越美国境・笹ヶ峰から下山2019年09月16日

 滝ヶ谷を登り詰めて笹ヶ峰の北方のピーク(ab1270m)でビバークを決断。Wリーダーがビバークに最適な砂地の平な一角を見つけた。そこで二張りのツエルトを設営。濡れたものを乾かすために焚火を試みたが着火に失敗。不快なままだったが疲労困憊の体ですぐ就寝できた。
 夜は多少は寒かった。足の冷えは資源ごみの袋を足ごと包み、ザックにすっぽり入れて寝たら快適だった。防寒としては羽毛のベストが軽くて快適だった。
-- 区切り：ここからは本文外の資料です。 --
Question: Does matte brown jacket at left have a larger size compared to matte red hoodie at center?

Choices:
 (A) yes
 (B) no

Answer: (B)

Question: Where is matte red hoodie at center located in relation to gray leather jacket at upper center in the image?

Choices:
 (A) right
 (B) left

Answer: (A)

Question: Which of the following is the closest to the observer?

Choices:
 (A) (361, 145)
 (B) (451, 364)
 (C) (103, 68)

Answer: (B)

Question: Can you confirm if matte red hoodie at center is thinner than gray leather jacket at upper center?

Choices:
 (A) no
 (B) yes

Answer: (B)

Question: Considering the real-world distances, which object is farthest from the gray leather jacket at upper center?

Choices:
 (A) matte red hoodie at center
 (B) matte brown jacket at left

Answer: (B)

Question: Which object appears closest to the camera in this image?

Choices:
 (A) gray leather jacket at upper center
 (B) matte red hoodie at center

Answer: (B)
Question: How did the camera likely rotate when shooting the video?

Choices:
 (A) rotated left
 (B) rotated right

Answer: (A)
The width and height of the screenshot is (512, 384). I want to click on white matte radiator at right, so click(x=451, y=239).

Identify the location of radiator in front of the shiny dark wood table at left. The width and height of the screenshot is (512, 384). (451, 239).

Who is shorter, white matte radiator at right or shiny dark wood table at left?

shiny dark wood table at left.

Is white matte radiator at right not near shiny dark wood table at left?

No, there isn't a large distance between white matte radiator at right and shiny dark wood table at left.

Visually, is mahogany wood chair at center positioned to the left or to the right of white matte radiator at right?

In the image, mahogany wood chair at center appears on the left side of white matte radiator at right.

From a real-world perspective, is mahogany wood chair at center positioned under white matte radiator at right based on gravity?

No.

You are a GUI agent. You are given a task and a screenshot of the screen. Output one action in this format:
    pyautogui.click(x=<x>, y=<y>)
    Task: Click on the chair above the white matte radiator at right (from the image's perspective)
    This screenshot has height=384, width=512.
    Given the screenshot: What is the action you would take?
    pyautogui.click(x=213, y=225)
 朝4時か、目覚ましが朝を知らせる。周囲は濃霧に包まれている。それでも6時ごろになると東の空から太陽が昇るのが見えた。能郷白山、イソクラなども同定できた。(Wさん)気温が上昇すると霧は晴れた。スマホも使えたので午後から天気が悪くなるとの予報は聞こえた。
 さて、6時過ぎ、霧に包まれる笹ヶ峰を目指す。何とか獣道を探しながらも笹と低灌木の藪のからむ稜線の藪漕ぎは著しく体力を消耗させる。我慢我慢の藪漕ぎをすること40分で登頂できた。
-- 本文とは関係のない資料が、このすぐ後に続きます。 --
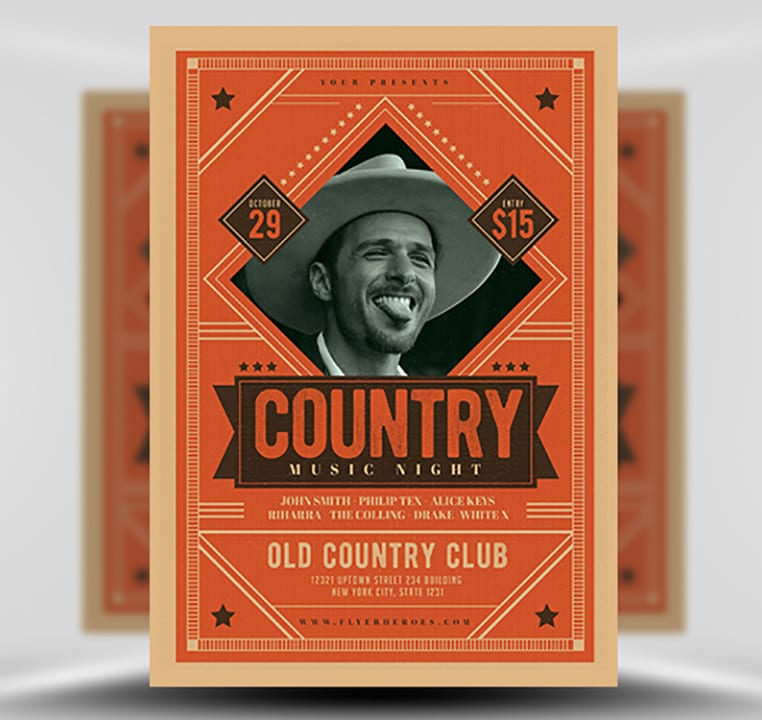 You are a GUI agent. You are given a task and a screenshot of the screen. Output one action in this format:
    pyautogui.click(x=<x>, y=<y>)
    Task: Click on the view of right side of poster behind main graphic poster
    This screenshot has height=720, width=762.
    Given the screenshot: What is the action you would take?
    pyautogui.click(x=125, y=430) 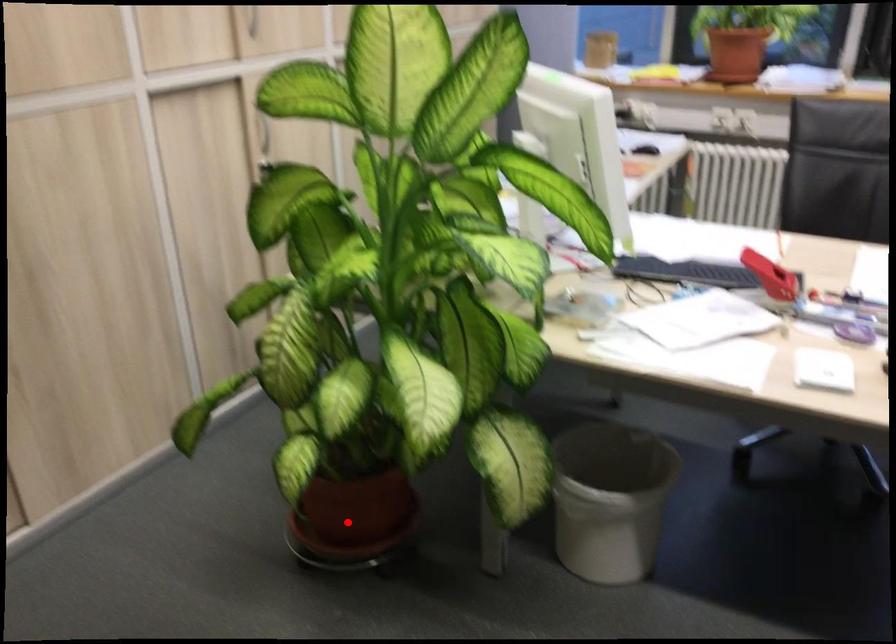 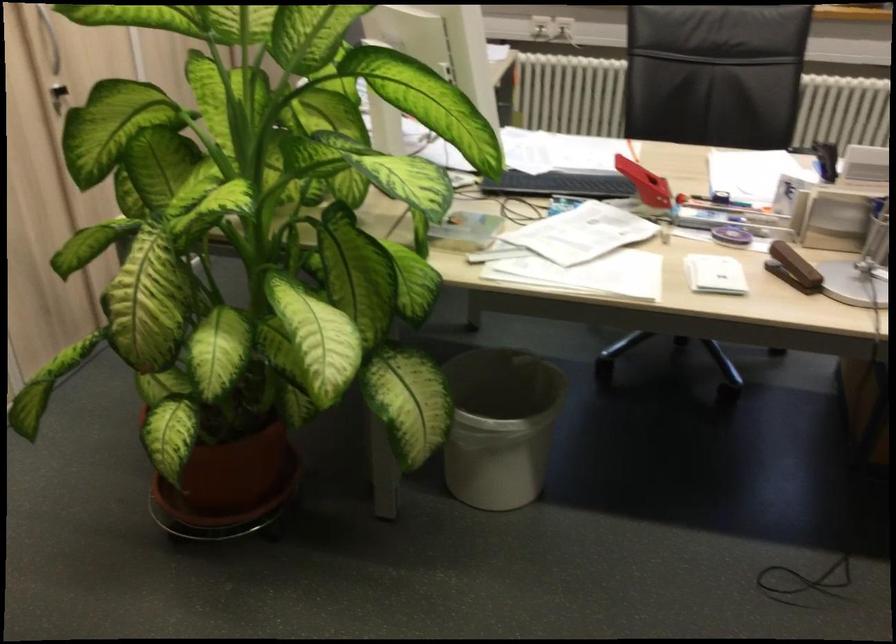 Locate, in the second image, the point that corresponds to the highlighted location in the first image.

(228, 487) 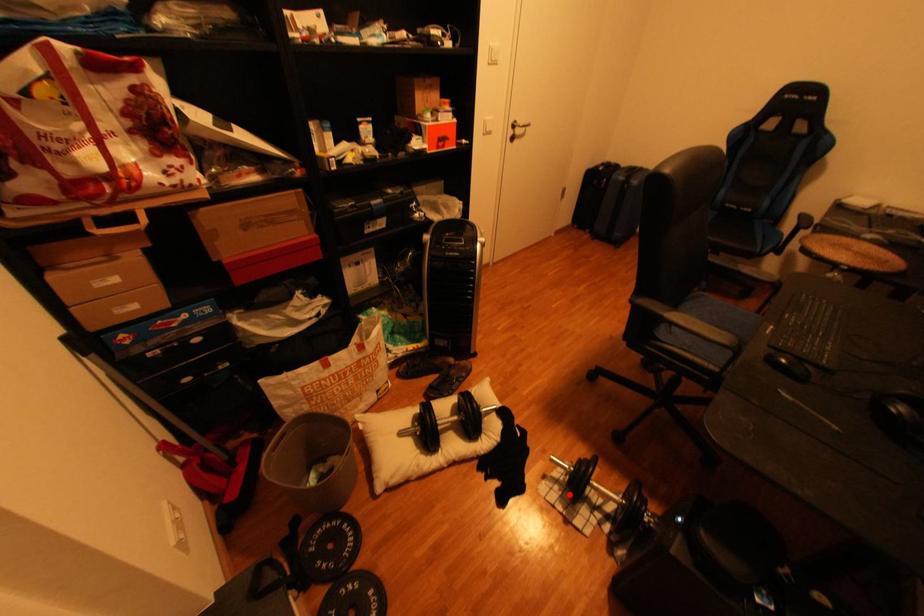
 笹ヶ峰の三角点周辺はきれいに刈り込まれているので登山者があるのだろう。ここからロボット(ab1280m)のピークまでは藪山好きの登山者がつけてくれた踏み跡に期待したが、笹と低灌木の藪漕ぎは続いた。ここでもかすかに残る獣道を探しながら越美国境稜線の縦走を続ける。この山の登頂者は残雪期が多く、稜線もスキー向きなほど広いから期待したほどの踏み跡はなかった。
 先頭を行くWリーダーが1294mの夏小屋丸の南のコブから不動山へRFを間違えた。が、Wさんが下がりすぎと、気が付いたのですぐにGPSでチエックしてもらったらやはりミスだった。『秘境奥美濃の山旅』のガイドはここから不動山往復をしている関係で踏み跡ができてしまったのだろう。
 ビバーク地から約6時間後、やっとロボットに着いた。12時10分に廃村大河内に向かって下山する。この尾根道も白谷山までは藪が絡む。しかし獣道ではなく、ロボットのために付けられた登山の道の廃道なので途切れず、下るペースは確保できる。白谷山を過ぎてから尾根は急降下する。途中で熊4頭に遭遇し、Wさんが笛を鳴らして知らせる。疲れた体をかばいながら何とか白谷の水場へ着いた。不足していた水分を思いきり補給して人心地ついた。
 橋を渡るとマイカーのあるPへはすぐだ。時に4時半。着替えて廃村大河内を後にした。帰路、林道に立ちすくむ鹿と遭遇する。登山者が去れば獣天国に還る。今庄の宿で有名な今庄そばを賞味できた。温泉には時間切れで入湯できなかった。沢から山頂を踏んで、稜線を縦走して夢のようだ、とWさん。三度目の正直か。失敗しないと性根が座らないのは私も同じだ。しかし奥美濃でこんなに山深く秘境的雰囲気を楽しめる山は貴重だ。究極の登山であった。